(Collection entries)
------------------------------------
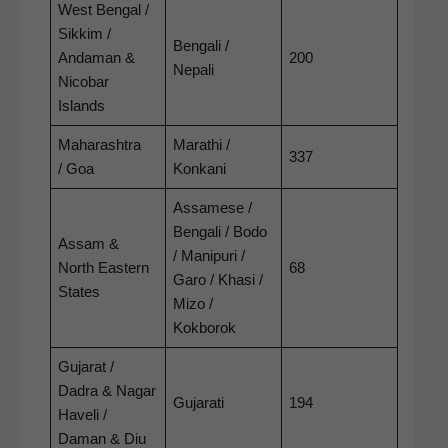
West Ben­gal /
Sikkim /
Ben­gali /
Andaman &
200
Nepali
Nico­bar
Islands
Maha­rash­tra
Marathi /
337
/ Goa
Konkani
Assamese /
Ben­gali / Bodo
Assam &
/ Manipuri /
North East­ern
68
Garo / Khasi /
States
Mizo /
Kokborok
Gujarat /
Dadra & Nagar
Gujarati
194
Haveli /
Daman & Diu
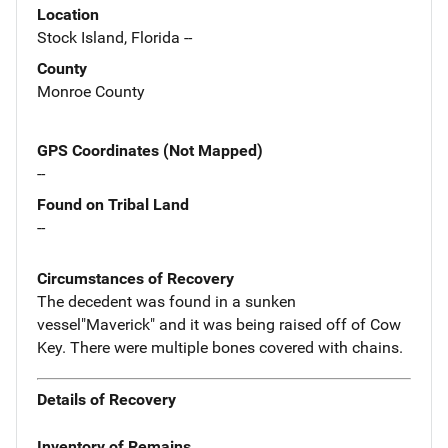
Location
Stock Island, Florida --
County
Monroe County
GPS Coordinates (Not Mapped)
--
Found on Tribal Land
--
Circumstances of Recovery
The decedent was found in a sunken
vessel"Maverick" and it was being raised off of Cow
Key. There were multiple bones covered with chains.
Details of Recovery
Inventory of Remains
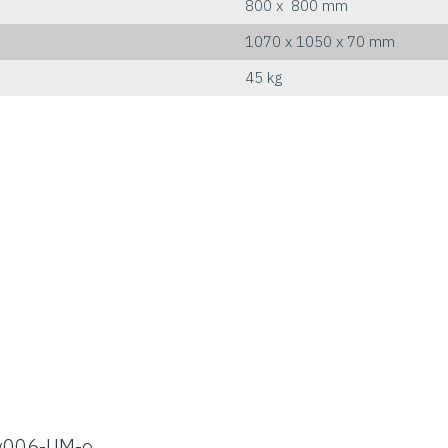
800 x 800 mm
1070 x 1050 x 70 mm
45 kg
v006-UM-e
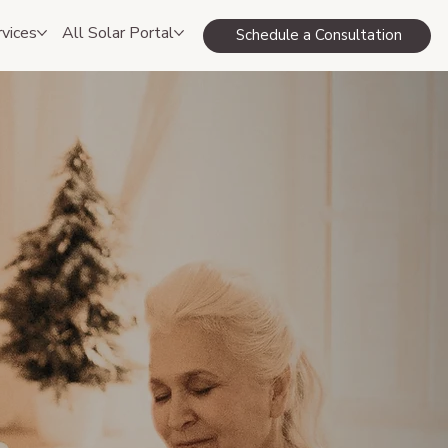
rvices
All Solar Portal
Schedule a Consultation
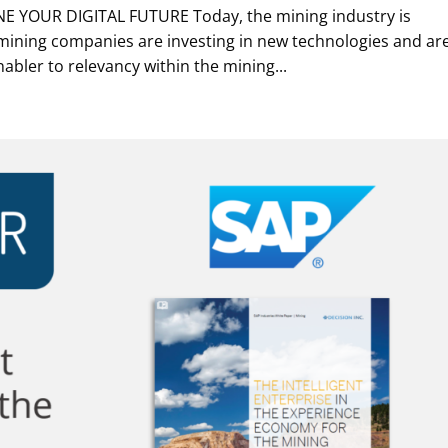
NE YOUR DIGITAL FUTURE Today, the mining industry is
ining companies are investing in new technologies and ar
nabler to relevancy within the mining...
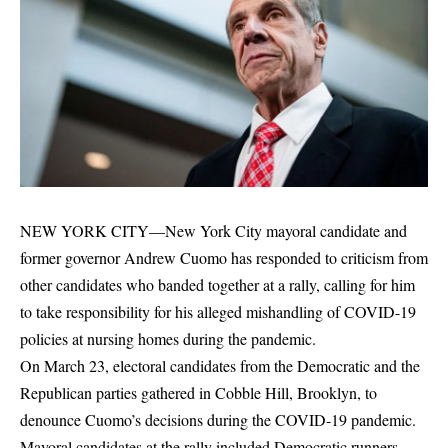
NEW YORK CITY—New York City mayoral candidate and
former governor Andrew Cuomo has responded to criticism from
other candidates who banded together at a rally, calling for him
to take responsibility for his alleged mishandling of COVID-19
policies at nursing homes during the pandemic.
On March 23, electoral candidates from the Democratic and the
Republican parties gathered in Cobble Hill, Brooklyn, to
denounce Cuomo’s decisions during the COVID-19 pandemic.
Mayoral candidates at the rally included Democratic runners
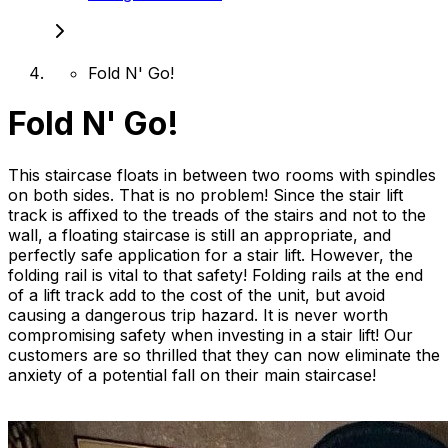
Fold N' Go!
Fold N' Go!
This staircase floats in between two rooms with spindles
on both sides. That is no problem! Since the stair lift
track is affixed to the treads of the stairs and not to the
wall, a floating staircase is still an appropriate, and
perfectly safe application for a stair lift. However, the
folding rail is vital to that safety! Folding rails at the end
of a lift track add to the cost of the unit, but avoid
causing a dangerous trip hazard. It is never worth
compromising safety when investing in a stair lift! Our
customers are so thrilled that they can now eliminate the
anxiety of a potential fall on their main staircase!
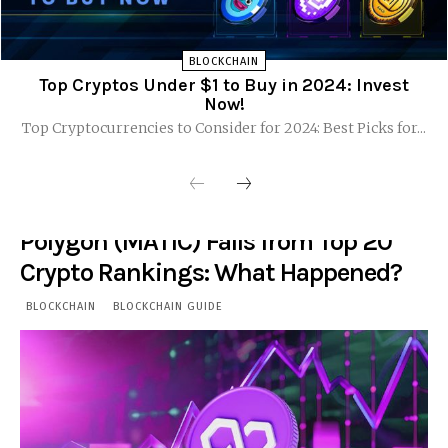
BLOCKCHAIN
Top Cryptos Under $1 to Buy in 2024: Invest
Now!
Top Cryptocurrencies to Consider for 2024: Best Picks for...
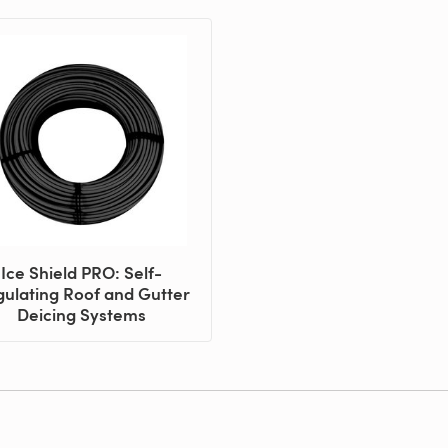
Ice Shield PRO: Self-
ulating Roof and Gutter
Deicing Systems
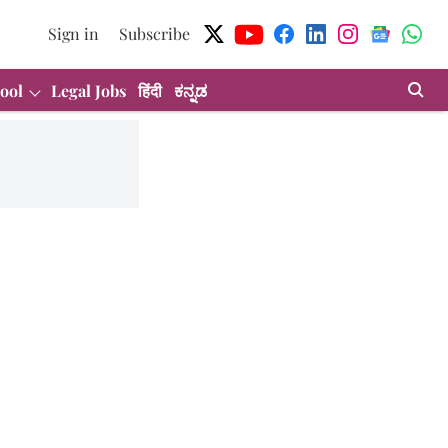
Sign in
Subscribe
ool
Legal Jobs
हिंदी
ಕನ್ನಡ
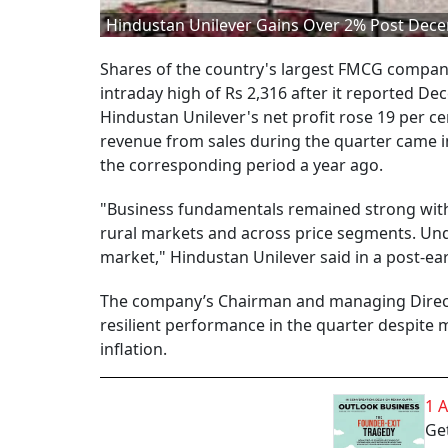
Hindustan Unilever Gains Over 2% Post Dec
Shares of the country's largest FMCG company,
intraday high of Rs 2,316 after it reported 
Hindustan Unilever's net profit rose 19 per ce
revenue from sales during the quarter came in 
the corresponding period a year ago.
"Business fundamentals remained strong with
rural markets and across price segments. Und
market," Hindustan Unilever said in a post-ea
The company’s Chairman and managing Direct
resilient performance in the quarter despite
inflation.
1 
Get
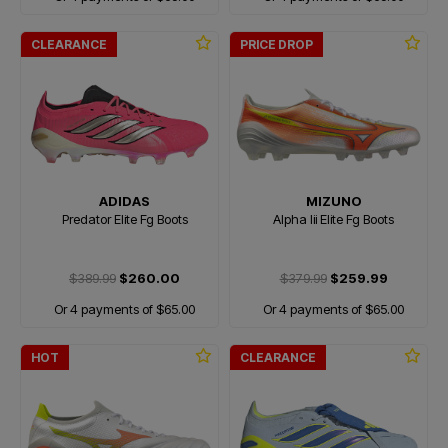
CLEARANCE
PRICE DROP
ADIDAS
MIZUNO
Predator Elite Fg Boots
Alpha Iii Elite Fg Boots
$389.99
$260.00
$379.99
$259.99
Or 4 payments of $65.00
Or 4 payments of $65.00
HOT
CLEARANCE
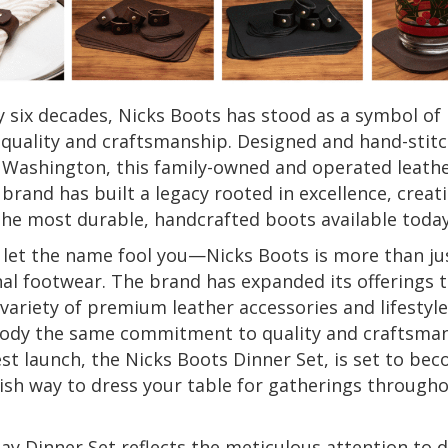
y six decades, Nicks Boots has stood as a symbol of
quality and craftsmanship. Designed and hand-stitc
 Washington, this family-owned and operated leath
brand has built a legacy rooted in excellence, creat
he most durable, handcrafted boots available today
 let the name fool you—Nicks Boots is more than ju
al footwear. The brand has expanded its offerings 
 variety of premium leather accessories and lifestyl
ody the same commitment to quality and craftsman
est launch, the Nicks Boots Dinner Set, is set to be
ish way to dress your table for gatherings through
ay Dinner Set reflects the meticulous attention to d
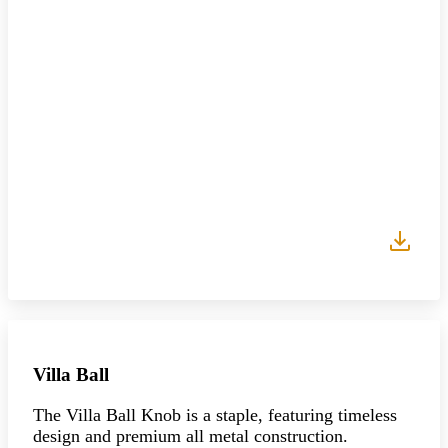
Villa Ball
The Villa Ball Knob is a staple, featuring timeless
design and premium all metal construction.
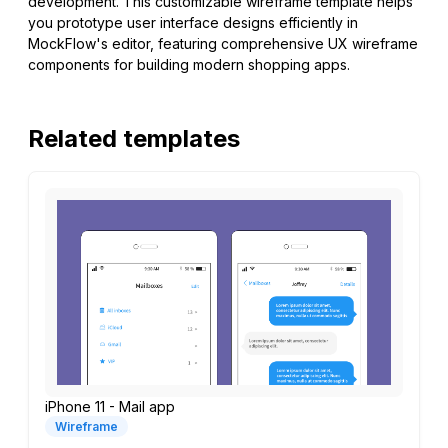
development. This customizable wireframe template helps
you prototype user interface designs efficiently in
MockFlow's editor, featuring comprehensive UX wireframe
components for building modern shopping apps.
Related templates
iPhone 11 - Mail app
Wireframe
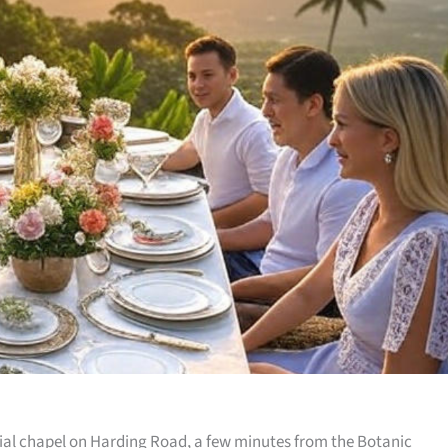
onial chapel on Harding Road, a few minutes from the Botanic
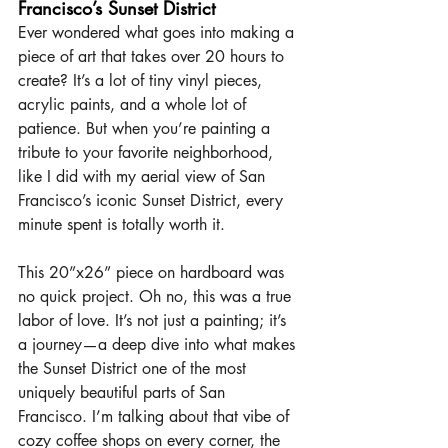
Francisco’s Sunset District
Ever wondered what goes into making a 
piece of art that takes over 20 hours to 
create? It’s a lot of tiny vinyl pieces, 
acrylic paints, and a whole lot of 
patience. But when you’re painting a 
tribute to your favorite neighborhood, 
like I did with my aerial view of San 
Francisco’s iconic Sunset District, every 
minute spent is totally worth it.
This 20”x26” piece on hardboard was 
no quick project. Oh no, this was a true 
labor of love. It’s not just a painting; it’s 
a journey—a deep dive into what makes 
the Sunset District one of the most 
uniquely beautiful parts of San 
Francisco. I’m talking about that vibe of 
cozy coffee shops on every corner, the 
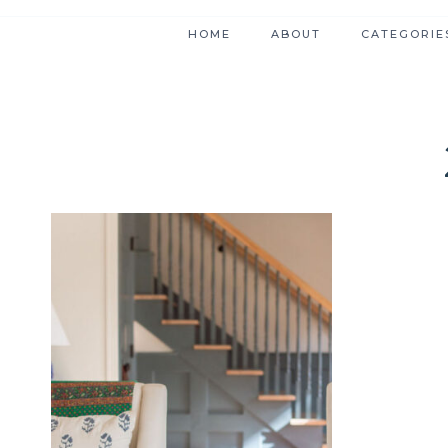
HOME
ABOUT
CATEGORIE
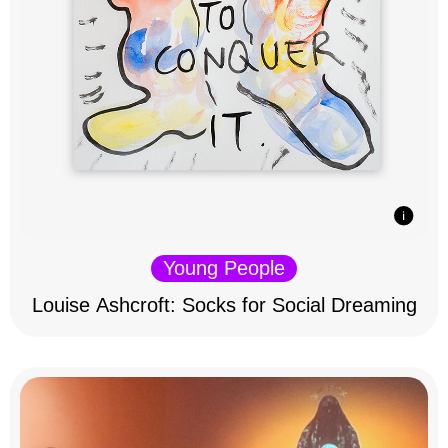
Young People
Louise Ashcroft: Socks for Social Dreaming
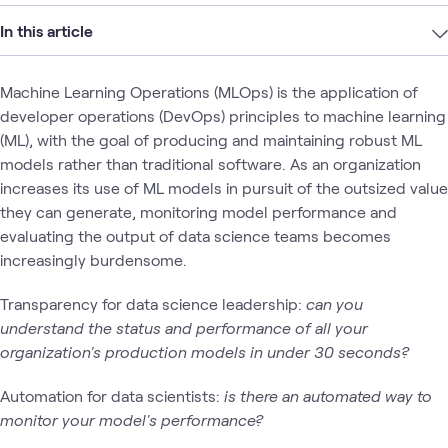
In this article
Machine Learning Operations (MLOps) is the application of
developer operations (DevOps) principles to machine learning
(ML), with the goal of producing and maintaining robust ML
models rather than traditional software. As an organization
increases its use of ML models in pursuit of the outsized value
they can generate, monitoring model performance and
evaluating the output of data science teams becomes
increasingly burdensome.
Transparency for data science leadership:
can you
understand the status and performance of all your
organization's production models in under 30 seconds?
Automation for data scientists:
is there an automated way to
monitor your model's performance?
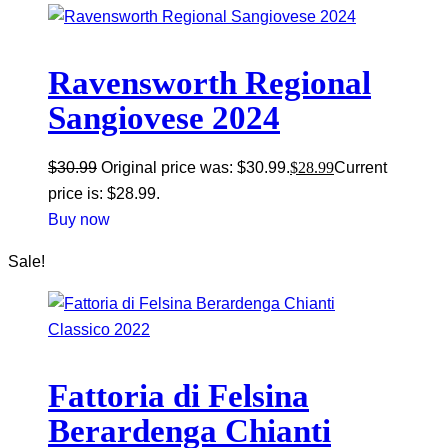
Ravensworth Regional
Sangiovese 2024
$
30.99
Original price was: $30.99.
$
28.99
Current
price is: $28.99.
Buy now
Sale!
Fattoria di Felsina
Berardenga Chianti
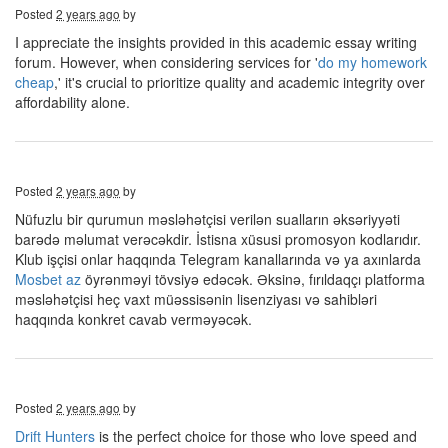
Posted
2 years ago
by
I appreciate the insights provided in this academic essay writing
forum. However, when considering services for '
do my homework
cheap
,' it's crucial to prioritize quality and academic integrity over
affordability alone.
Posted
2 years ago
by
Nüfuzlu bir qurumun məsləhətçisi verilən sualların əksəriyyəti
barədə məlumat verəcəkdir. İstisna xüsusi promosyon kodlarıdır.
Klub işçisi onlar haqqında Telegram kanallarında və ya axınlarda
Mosbet az
öyrənməyi tövsiyə edəcək. Əksinə, fırıldaqçı platforma
məsləhətçisi heç vaxt müəssisənin lisenziyası və sahibləri
haqqında konkret cavab verməyəcək.
Posted
2 years ago
by
Drift Hunters
is the perfect choice for those who love speed and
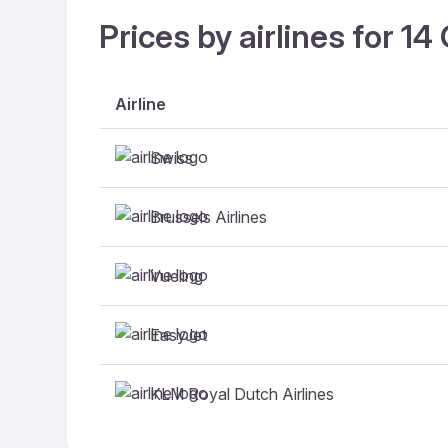
Prices by airlines for 1
Airline
Swiss
Brussels Airlines
Vueling
EasyJet
KLM Royal Dutch Airlines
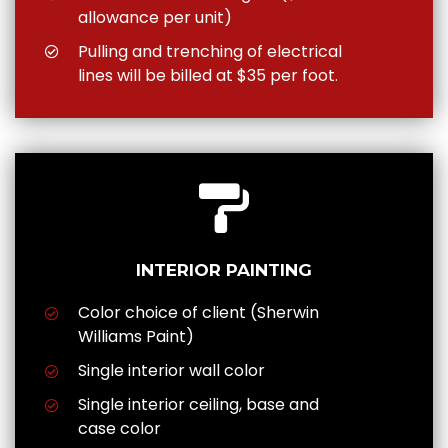
allowance per unit)
Pulling and trenching of electrical
lines will be billed at $35 per foot.
INTERIOR PAINTING
Color choice of client (Sherwin
Williams Paint)
Single interior wall color
Single interior ceiling, base and
case color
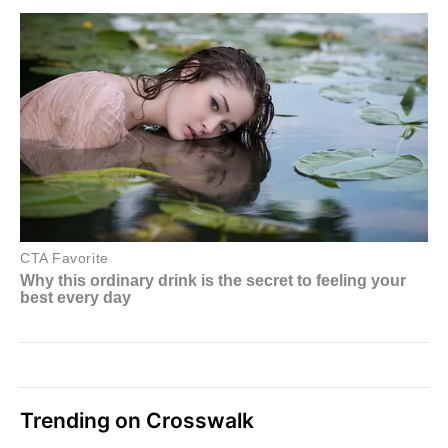
Trending on Crosswalk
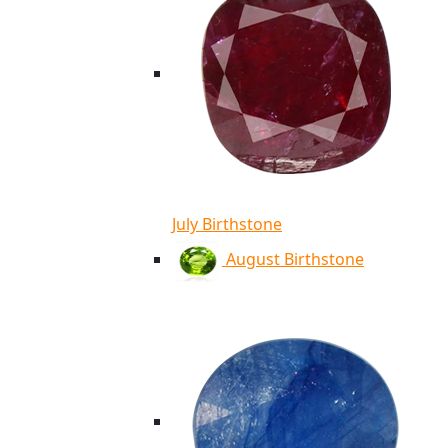
July Birthstone
August Birthstone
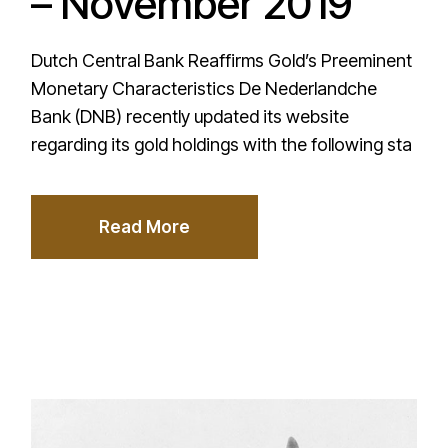
– November 2019
Dutch Central Bank Reaffirms Gold’s Preeminent
Monetary Characteristics De Nederlandche
Bank (DNB) recently updated its website
regarding its gold holdings with the following sta
Read More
------------------------------------
*Exercise goal:* For every line of the records above that holds the word "Villa", count one, and state the total only.

*Exercise result:* 2